** THE PROBLEM **
Transcribe exactly the line that contains "Stills : Scene Intelligent" and every line after it to the end of the entries, and nothing more.

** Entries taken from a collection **

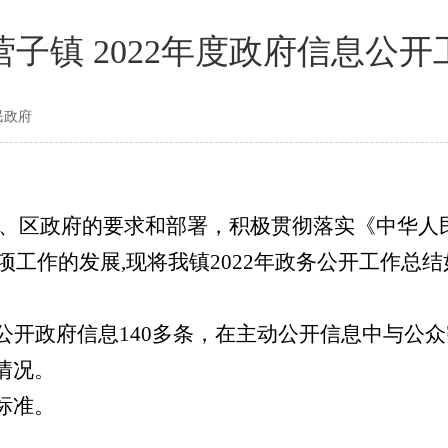
子镇 2022年度政府信息公
民政府
、
区
政府的要求和部署，积极贯彻落实《中华人
项工作的发展
,
现将我
镇
202
2
年政务公开工作总结
公开政府信息
140
多条，在主动公开信息中与公众
情况。
标准。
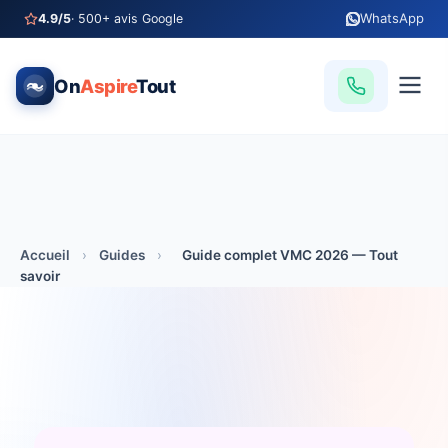
WhatsApp
4.9/5
· 500+ avis Google
On
Aspire
Tout
Accueil
›
Guides
›
Guide complet VMC 2026 — Tout
savoir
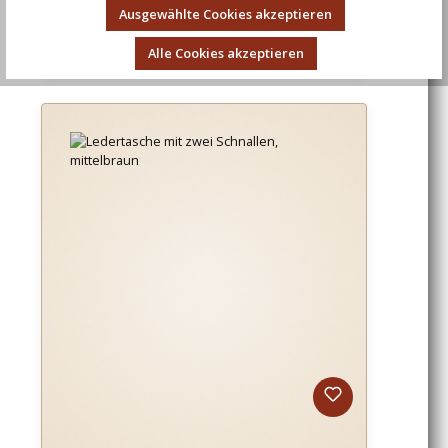
Ausgewählte Cookies akzeptieren
Regulärer Preis:
32,30 €
Alle Cookies akzeptieren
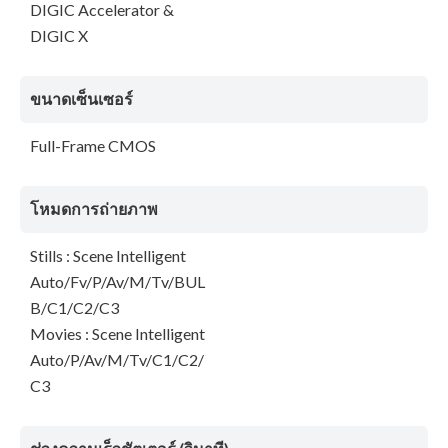
DIGIC Accelerator &
DIGIC X
ขนาดเซ็นเซอร์
Full-Frame CMOS
โหมดการถ่ายภาพ
Stills : Scene Intelligent
Auto/Fv/P/Av/M/Tv/BUL
B/C1/C2/C3
Movies : Scene Intelligent
Auto/P/Av/M/Tv/C1/C2/
C3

** OUTPUT OF THE EXERCISE **
Stills : Scene Intelligent
Auto/Fv/P/Av/M/Tv/BUL
B/C1/C2/C3
Movies : Scene Intelligent
Auto/P/Av/M/Tv/C1/C2/
C3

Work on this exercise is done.